【アトランタ(米ジョージア州)14日=金川 誉】サッカーW杯北中米大会は15日(日本時間16日未明)、アトランタ競技場でイングランドとアルゼンチンが準決勝で激突する。2002年日韓大会以来の対決で過去対戦成績はイングランドの3勝1分け(PK戦負け)1敗。

60年ぶり2度目の優勝を狙う“母国”に、エースFWメッシ(39)率いるアルゼンチンは02年大会の雪辱をかけて史上3チームとなる2大会連続4度目制覇に王手をかける。両チームが持つ独自の強みを、今大会のスタッツを元に分析する。

 欧州と南米、深い因縁を持つ伝統国同士が、02年日韓大会以来、24年ぶりにW杯の舞台で相まみえる。メッシが「イングランドとは一度も対戦したことがないから特別な試合になるだろう」と心境を明かす大一番。両チームともエースの躍動が勝敗を分かつのは明白だが、その道筋は対照的だ。

 【イングランド】今大会挙げた13得点のうち、ケインとベリンガムの2枚看板で計12ゴールを叩き出している。特筆すべきは、その攻撃スタイルだ。平均17・67回の「Defensive Line Breaks(最終防御ラインの裏にボールを出した回数)」に加え、クロス本数も平均24・5本とともにアルゼンチンを上回る。188センチのケイン、186センチのベリンガムというふたりは、高さに加え、運動量も豊富。最もゴールの可能性が高まるDFライン裏、ゴール前にボールを集めるダイナミックな攻めは迫力十分だ。

 【アルゼンチン】今大会最多17得点。その中心に背番号10、メッシがいることは揺るぎないが、計8選手がネットを揺らす事実は、攻撃パターンの多彩さを証明する。

平均パス成功数は629・17本を数え、イングランドを大きく上回る。チームメートがパスワークとポジションチェンジで守備を揺さぶり、いかにしてメッシを前向きで加速させられるか。
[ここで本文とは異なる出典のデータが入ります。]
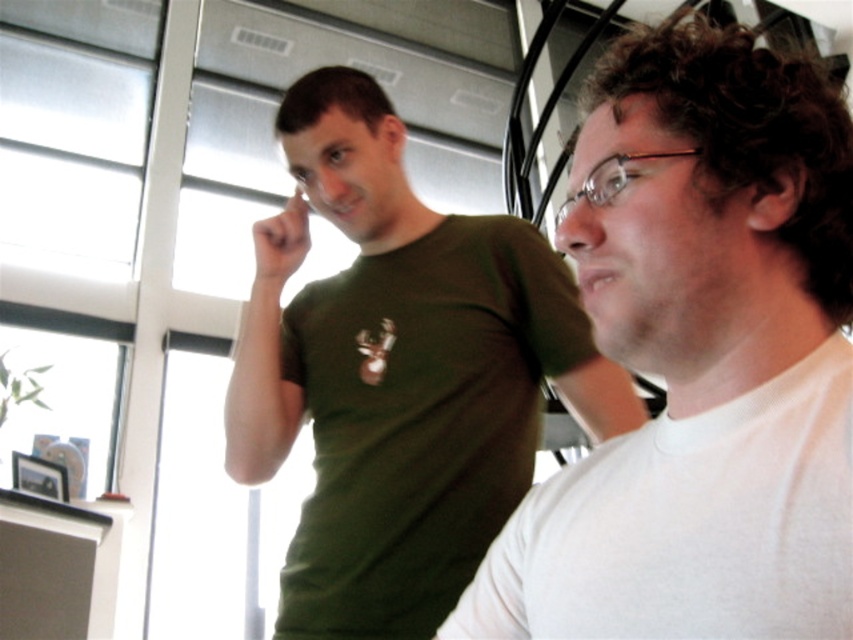 Based on the scene description, what are the coordinates of the white matte shirt at right?

The white matte shirt at right is located at coordinates point [700,358].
組織力でエースの輝きを最大化するスタイルを確立している。

 【メッシに注目】今大会、ひときわ注目を集めているのがメッシの歩行距離だ。準々決勝のスイス戦では、延長を含む120分間の総走行距離10・3キロのうち、半分以上の5・3キロを「歩いて」過ごした。しかし、その間に周囲を鋭く観察し、勝負の分岐点を誰よりも早くかぎ分けている。39歳となっても世界の頂点に君臨し続ける理由は、ここぞという瞬間に爆発するエネルギーの配分にある。試合を決めるのは、走るケイン&ベリンガムか、歩くメッシか。ビッグマッチでの見逃せない注目ポイントとなる。